Record excerpts>

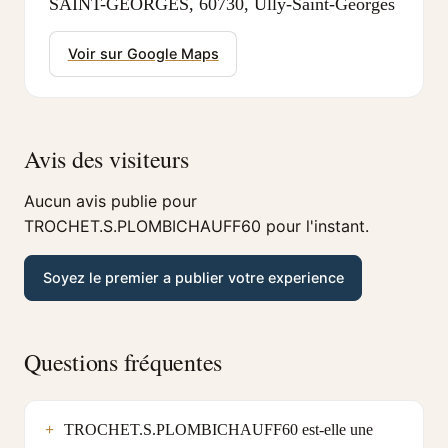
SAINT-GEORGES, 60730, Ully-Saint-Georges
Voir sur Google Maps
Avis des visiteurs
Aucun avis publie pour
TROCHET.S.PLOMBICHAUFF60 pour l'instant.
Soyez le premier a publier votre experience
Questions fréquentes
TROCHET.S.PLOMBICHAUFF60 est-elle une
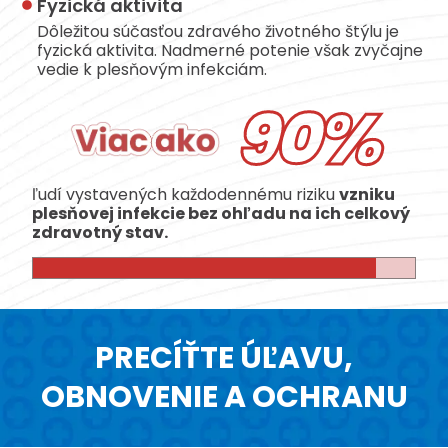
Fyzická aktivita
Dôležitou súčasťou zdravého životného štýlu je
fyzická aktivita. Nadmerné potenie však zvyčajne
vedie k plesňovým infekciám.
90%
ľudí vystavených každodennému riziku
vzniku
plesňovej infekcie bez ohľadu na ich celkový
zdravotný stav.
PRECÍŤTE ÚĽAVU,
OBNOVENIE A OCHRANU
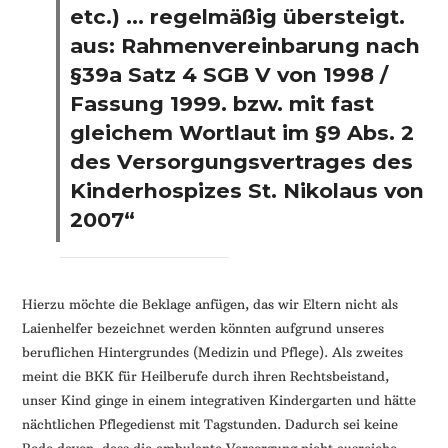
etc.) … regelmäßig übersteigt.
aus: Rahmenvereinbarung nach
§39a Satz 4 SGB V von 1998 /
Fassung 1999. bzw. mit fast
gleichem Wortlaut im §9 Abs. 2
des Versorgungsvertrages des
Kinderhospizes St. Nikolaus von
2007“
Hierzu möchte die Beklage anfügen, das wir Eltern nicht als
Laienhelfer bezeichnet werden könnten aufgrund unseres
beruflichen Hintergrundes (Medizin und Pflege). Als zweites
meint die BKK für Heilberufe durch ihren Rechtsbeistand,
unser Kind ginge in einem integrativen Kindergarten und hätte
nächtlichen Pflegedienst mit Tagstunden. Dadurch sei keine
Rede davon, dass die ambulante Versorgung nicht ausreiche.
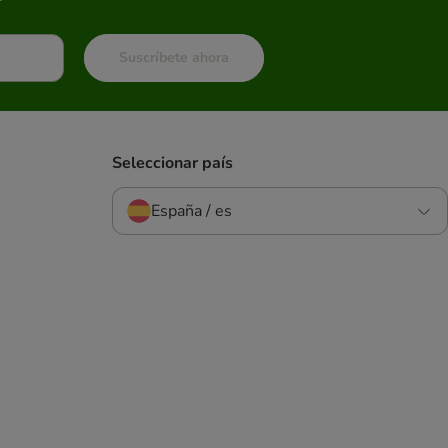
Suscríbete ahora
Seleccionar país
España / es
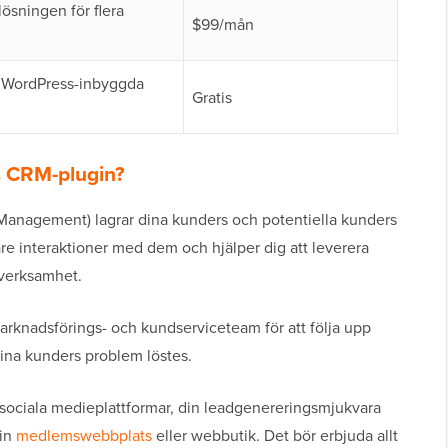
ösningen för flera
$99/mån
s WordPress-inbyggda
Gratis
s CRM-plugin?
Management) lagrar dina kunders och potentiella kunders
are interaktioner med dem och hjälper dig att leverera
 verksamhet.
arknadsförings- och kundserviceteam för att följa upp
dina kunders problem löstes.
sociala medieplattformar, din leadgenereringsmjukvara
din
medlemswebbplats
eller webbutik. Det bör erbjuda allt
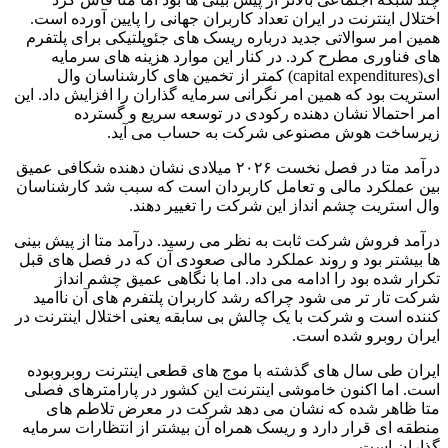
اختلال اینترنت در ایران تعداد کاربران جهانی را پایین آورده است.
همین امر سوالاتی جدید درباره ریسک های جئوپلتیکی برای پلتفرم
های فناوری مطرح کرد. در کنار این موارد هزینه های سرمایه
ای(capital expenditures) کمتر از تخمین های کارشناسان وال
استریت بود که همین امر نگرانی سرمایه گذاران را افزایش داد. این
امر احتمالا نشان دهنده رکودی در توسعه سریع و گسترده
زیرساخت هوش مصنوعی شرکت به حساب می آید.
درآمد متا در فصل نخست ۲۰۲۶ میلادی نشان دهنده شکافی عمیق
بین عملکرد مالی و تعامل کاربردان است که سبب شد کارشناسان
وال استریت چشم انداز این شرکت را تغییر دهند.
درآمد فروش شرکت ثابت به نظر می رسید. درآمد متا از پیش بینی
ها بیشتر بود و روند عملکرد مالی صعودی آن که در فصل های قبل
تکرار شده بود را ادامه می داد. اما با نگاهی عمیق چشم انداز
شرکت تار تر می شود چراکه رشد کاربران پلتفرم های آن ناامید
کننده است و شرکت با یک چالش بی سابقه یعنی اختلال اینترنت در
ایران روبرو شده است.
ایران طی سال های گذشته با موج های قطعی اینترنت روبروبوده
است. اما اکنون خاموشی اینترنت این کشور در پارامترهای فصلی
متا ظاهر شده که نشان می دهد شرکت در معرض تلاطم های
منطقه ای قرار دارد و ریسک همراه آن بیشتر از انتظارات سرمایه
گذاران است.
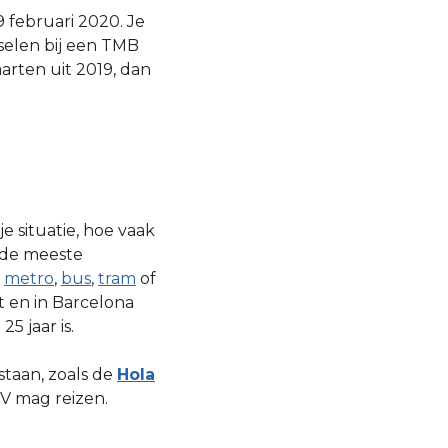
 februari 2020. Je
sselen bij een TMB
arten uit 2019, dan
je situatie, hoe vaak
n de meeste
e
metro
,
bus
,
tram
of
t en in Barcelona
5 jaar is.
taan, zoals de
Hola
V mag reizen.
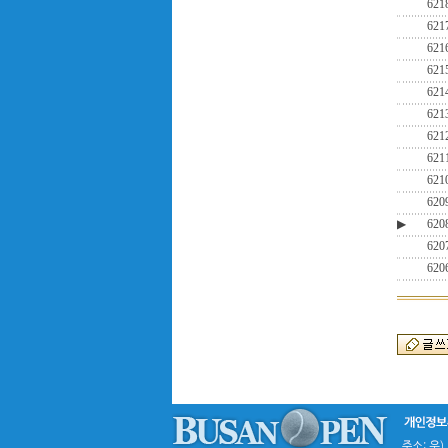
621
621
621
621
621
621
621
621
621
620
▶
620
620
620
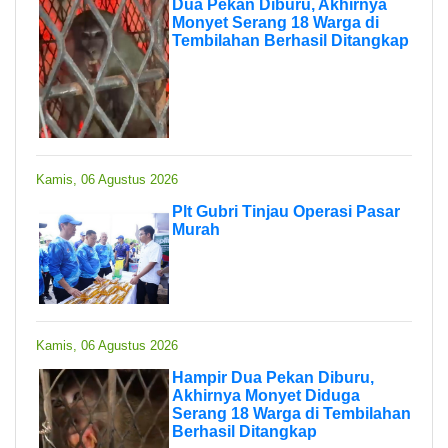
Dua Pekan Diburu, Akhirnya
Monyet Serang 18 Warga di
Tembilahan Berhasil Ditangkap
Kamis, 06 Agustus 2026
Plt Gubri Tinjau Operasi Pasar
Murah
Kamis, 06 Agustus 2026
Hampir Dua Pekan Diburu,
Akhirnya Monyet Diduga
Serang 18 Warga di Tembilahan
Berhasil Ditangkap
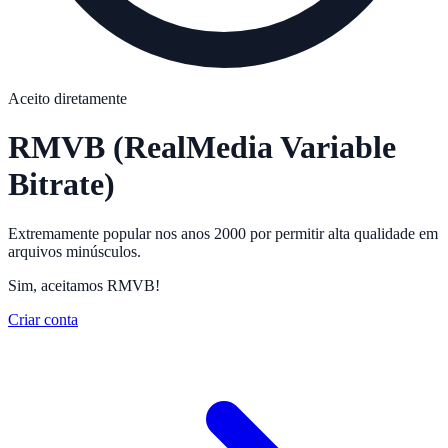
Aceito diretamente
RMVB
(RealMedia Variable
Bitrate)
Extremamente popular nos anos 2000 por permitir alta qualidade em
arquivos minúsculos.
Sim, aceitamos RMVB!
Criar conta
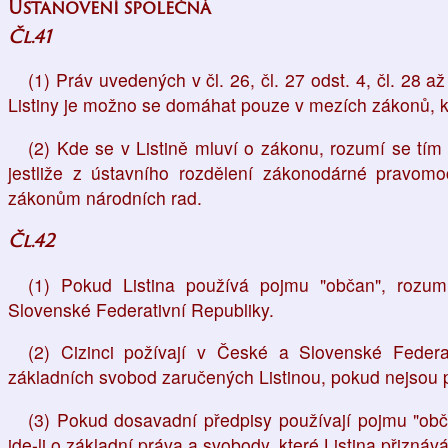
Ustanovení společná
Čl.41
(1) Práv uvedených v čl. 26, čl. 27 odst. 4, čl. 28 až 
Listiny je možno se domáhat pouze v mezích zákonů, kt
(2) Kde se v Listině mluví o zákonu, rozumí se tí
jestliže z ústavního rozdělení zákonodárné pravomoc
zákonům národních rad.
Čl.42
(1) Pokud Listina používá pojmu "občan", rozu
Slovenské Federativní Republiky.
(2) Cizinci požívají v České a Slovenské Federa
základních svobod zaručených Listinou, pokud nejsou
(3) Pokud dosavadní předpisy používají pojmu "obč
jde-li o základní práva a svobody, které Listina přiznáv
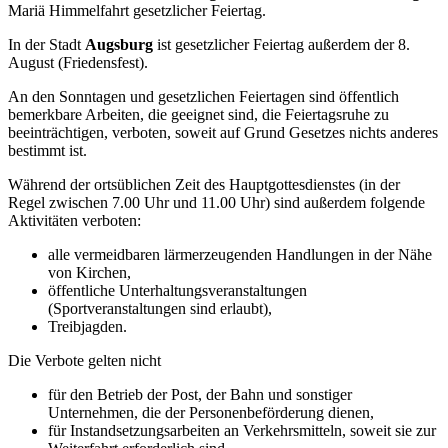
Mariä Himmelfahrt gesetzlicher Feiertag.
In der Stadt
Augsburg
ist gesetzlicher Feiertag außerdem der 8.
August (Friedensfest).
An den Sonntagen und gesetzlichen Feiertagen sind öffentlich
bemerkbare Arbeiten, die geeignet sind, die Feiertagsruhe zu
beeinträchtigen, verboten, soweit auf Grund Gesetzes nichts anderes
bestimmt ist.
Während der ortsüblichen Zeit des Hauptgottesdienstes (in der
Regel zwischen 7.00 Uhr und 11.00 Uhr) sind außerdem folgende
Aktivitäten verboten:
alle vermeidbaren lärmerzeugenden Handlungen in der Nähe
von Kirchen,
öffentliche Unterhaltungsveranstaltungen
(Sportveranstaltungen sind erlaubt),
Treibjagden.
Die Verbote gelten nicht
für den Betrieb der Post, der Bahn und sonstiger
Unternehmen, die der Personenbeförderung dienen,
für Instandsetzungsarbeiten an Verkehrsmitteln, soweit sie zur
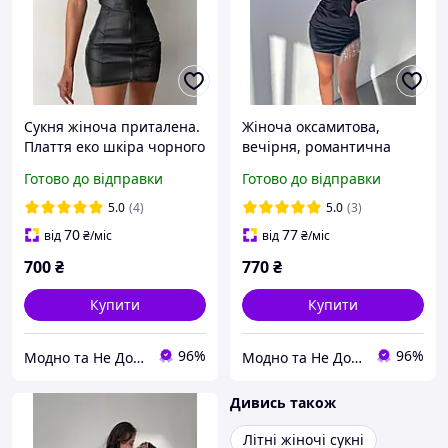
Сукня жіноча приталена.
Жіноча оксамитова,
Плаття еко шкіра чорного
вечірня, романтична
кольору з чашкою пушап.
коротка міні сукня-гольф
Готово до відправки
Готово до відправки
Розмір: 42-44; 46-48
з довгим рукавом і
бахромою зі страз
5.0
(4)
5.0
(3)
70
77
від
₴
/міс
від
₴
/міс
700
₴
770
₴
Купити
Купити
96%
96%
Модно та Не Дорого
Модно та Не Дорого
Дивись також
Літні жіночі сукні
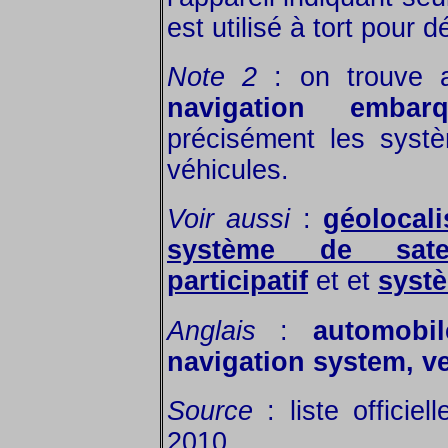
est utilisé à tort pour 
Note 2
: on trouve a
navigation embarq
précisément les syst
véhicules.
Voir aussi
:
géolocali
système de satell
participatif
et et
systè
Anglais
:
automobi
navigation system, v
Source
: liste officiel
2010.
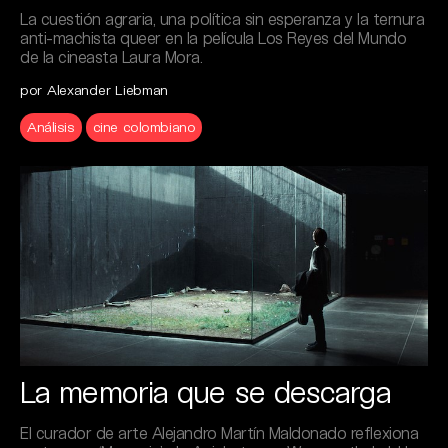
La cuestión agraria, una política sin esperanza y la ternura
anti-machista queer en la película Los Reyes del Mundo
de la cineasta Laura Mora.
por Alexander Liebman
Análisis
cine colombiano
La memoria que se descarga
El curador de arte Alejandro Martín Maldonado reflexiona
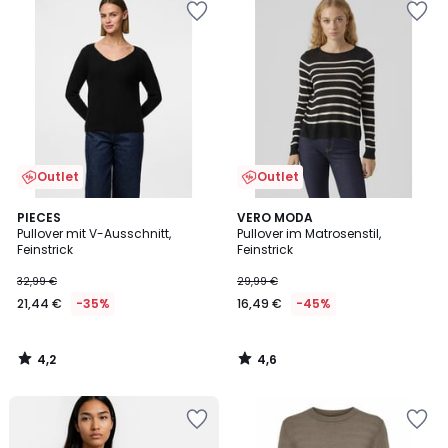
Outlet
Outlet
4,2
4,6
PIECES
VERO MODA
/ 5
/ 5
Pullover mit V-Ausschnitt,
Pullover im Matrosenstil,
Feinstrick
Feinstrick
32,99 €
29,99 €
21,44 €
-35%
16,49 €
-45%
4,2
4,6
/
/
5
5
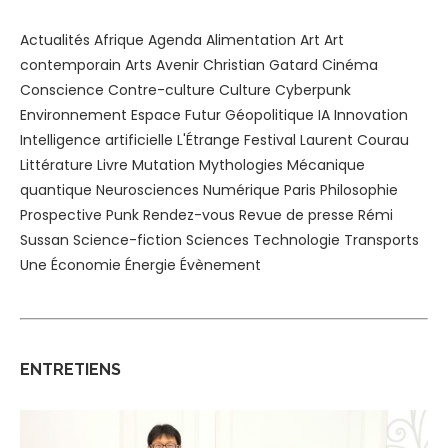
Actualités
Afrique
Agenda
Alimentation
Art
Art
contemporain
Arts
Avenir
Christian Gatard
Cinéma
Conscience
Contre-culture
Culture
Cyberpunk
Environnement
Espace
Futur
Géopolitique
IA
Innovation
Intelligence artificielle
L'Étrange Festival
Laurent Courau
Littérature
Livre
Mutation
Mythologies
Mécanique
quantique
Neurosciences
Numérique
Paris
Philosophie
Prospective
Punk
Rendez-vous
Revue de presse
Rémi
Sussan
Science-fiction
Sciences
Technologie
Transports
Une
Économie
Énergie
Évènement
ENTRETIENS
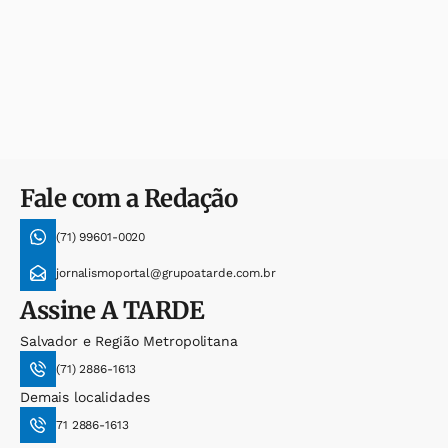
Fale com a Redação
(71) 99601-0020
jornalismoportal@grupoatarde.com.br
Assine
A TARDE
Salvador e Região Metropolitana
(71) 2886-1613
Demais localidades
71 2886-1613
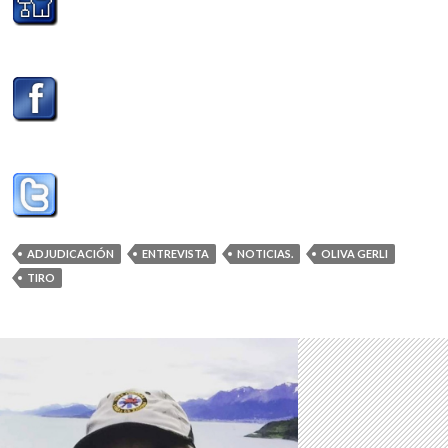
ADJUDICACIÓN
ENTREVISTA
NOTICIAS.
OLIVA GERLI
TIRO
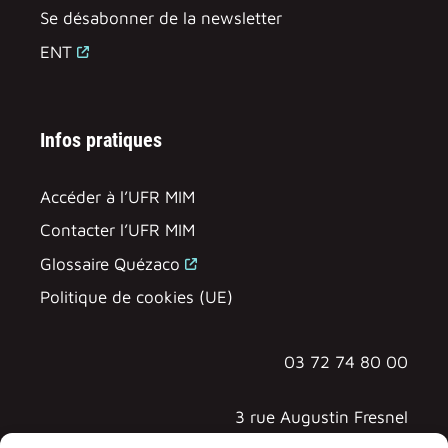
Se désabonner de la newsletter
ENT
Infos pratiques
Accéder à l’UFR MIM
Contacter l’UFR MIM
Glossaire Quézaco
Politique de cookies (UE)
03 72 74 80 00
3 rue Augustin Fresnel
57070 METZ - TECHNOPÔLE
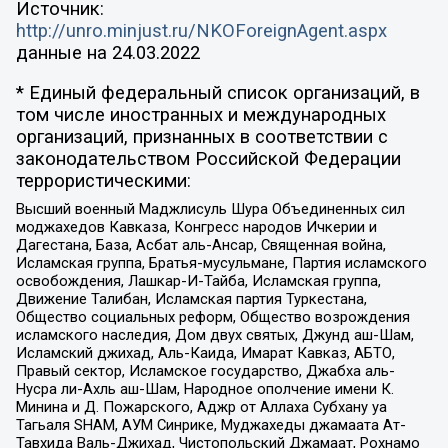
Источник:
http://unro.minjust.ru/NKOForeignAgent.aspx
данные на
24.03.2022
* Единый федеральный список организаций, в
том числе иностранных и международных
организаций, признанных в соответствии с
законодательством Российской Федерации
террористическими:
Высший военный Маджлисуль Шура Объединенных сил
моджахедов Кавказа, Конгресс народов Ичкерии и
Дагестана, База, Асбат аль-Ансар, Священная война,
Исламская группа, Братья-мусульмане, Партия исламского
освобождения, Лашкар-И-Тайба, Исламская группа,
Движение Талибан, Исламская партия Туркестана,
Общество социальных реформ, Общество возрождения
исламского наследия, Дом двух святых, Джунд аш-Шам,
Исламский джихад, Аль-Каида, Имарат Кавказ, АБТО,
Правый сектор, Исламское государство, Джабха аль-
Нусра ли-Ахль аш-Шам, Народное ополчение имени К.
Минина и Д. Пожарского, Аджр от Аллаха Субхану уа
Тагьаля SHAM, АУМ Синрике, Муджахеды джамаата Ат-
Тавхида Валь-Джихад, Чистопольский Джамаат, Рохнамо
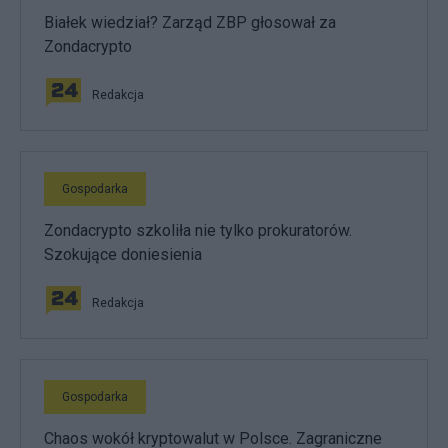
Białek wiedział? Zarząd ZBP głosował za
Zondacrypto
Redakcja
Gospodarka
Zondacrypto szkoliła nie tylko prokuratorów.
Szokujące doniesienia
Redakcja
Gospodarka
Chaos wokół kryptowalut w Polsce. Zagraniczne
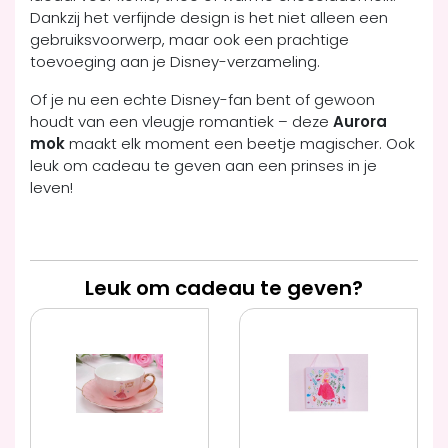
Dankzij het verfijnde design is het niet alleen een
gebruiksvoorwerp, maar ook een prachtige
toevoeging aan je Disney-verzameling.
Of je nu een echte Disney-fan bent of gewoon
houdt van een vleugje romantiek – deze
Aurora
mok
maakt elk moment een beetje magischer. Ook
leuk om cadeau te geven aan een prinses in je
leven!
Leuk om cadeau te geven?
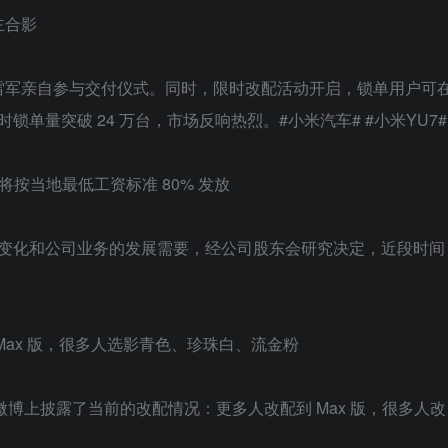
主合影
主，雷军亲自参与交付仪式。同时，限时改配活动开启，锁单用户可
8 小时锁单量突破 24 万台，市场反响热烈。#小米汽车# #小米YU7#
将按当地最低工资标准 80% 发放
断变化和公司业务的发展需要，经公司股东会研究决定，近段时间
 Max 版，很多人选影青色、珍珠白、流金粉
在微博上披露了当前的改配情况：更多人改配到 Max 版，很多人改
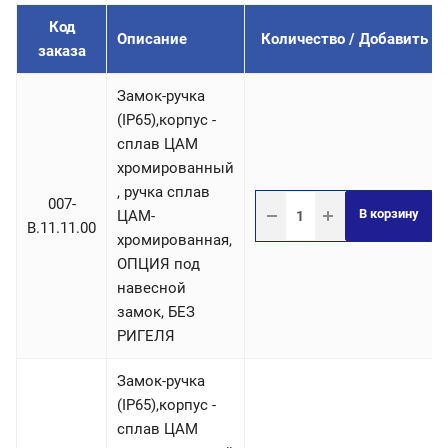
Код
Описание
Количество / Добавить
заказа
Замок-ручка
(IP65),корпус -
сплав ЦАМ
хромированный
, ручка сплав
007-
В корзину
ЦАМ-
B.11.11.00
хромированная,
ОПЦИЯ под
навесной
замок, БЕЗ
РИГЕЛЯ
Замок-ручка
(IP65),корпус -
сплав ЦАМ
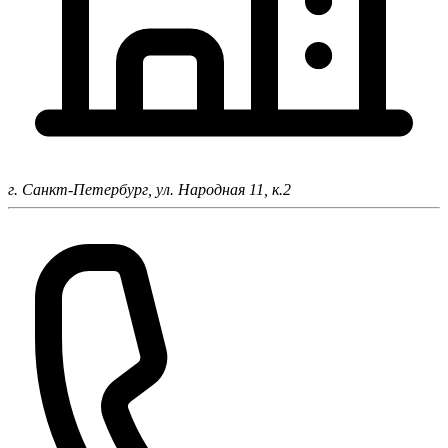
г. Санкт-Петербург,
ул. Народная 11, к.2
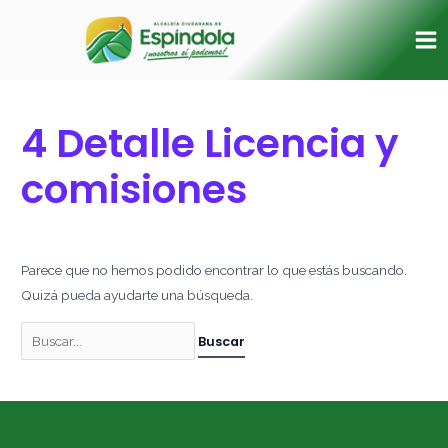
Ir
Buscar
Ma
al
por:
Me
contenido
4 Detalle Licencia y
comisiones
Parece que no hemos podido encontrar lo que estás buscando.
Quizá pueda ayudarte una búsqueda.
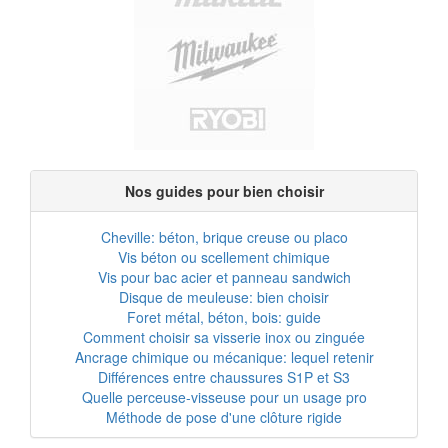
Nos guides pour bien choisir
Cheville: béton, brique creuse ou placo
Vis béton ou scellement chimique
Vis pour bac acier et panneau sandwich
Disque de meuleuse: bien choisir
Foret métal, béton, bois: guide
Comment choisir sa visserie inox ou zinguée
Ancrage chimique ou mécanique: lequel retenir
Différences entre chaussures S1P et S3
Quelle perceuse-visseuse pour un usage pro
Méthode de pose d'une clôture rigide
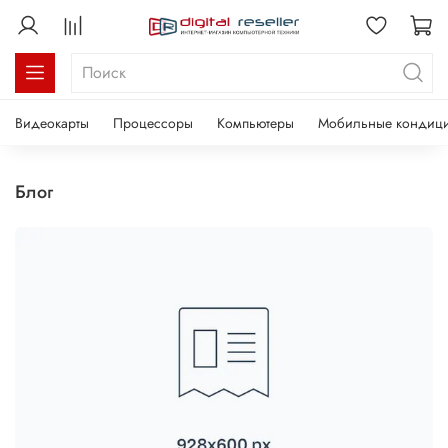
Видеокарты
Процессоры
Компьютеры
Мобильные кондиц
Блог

Task to carry out>
The answer must be an exact copy of the lines from the start of the records above through the line containing "زیرساخت هوش مصنوعی شرکت به حساب می آید.", with no pictures in it.

Exercise result>
SAINT-GEORGES, 60730, Ully-Saint-Georges
Voir sur Google Maps
Avis des visiteurs
Aucun avis publie pour
TROCHET.S.PLOMBICHAUFF60 pour l'instant.
Soyez le premier a publier votre experience
Questions fréquentes
TROCHET.S.PLOMBICHAUFF60 est-elle une
Fyzická aktivita
Dôležitou súčasťou zdravého životného štýlu je
fyzická aktivita. Nadmerné potenie však zvyčajne
vedie k plesňovým infekciám.
90%
ľudí vystavených každodennému riziku
vzniku
plesňovej infekcie bez ohľadu na ich celkový
zdravotný stav.
PRECÍŤTE ÚĽAVU,
OBNOVENIE A OCHRANU
etc.) … regelmäßig übersteigt.
aus: Rahmenvereinbarung nach
§39a Satz 4 SGB V von 1998 /
Fassung 1999. bzw. mit fast
gleichem Wortlaut im §9 Abs. 2
des Versorgungsvertrages des
Kinderhospizes St. Nikolaus von
2007“
Hierzu möchte die Beklage anfügen, das wir Eltern nicht als
Laienhelfer bezeichnet werden könnten aufgrund unseres
beruflichen Hintergrundes (Medizin und Pflege). Als zweites
meint die BKK für Heilberufe durch ihren Rechtsbeistand,
unser Kind ginge in einem integrativen Kindergarten und hätte
nächtlichen Pflegedienst mit Tagstunden. Dadurch sei keine
Rede davon, dass die ambulante Versorgung nicht ausreiche.
Suscríbete ahora
Seleccionar país
España / es
ösningen för flera
$99/mån
s WordPress-inbyggda
Gratis
s CRM-plugin?
Management) lagrar dina kunders och potentiella kunders
are interaktioner med dem och hjälper dig att leverera
 verksamhet.
arknadsförings- och kundserviceteam för att följa upp
dina kunders problem löstes.
sociala medieplattformar, din leadgenereringsmjukvara
din
medlemswebbplats
eller webbutik. Det bör erbjuda allt
اختلال اینترنت در ایران تعداد کاربران جهانی را پایین آورده است.
همین امر سوالاتی جدید درباره ریسک های جئوپلتیکی برای پلتفرم
های فناوری مطرح کرد. در کنار این موارد هزینه های سرمایه
ای(capital expenditures) کمتر از تخمین های کارشناسان وال
استریت بود که همین امر نگرانی سرمایه گذاران را افزایش داد. این
امر احتمالا نشان دهنده رکودی در توسعه سریع و گسترده
زیرساخت هوش مصنوعی شرکت به حساب می آید.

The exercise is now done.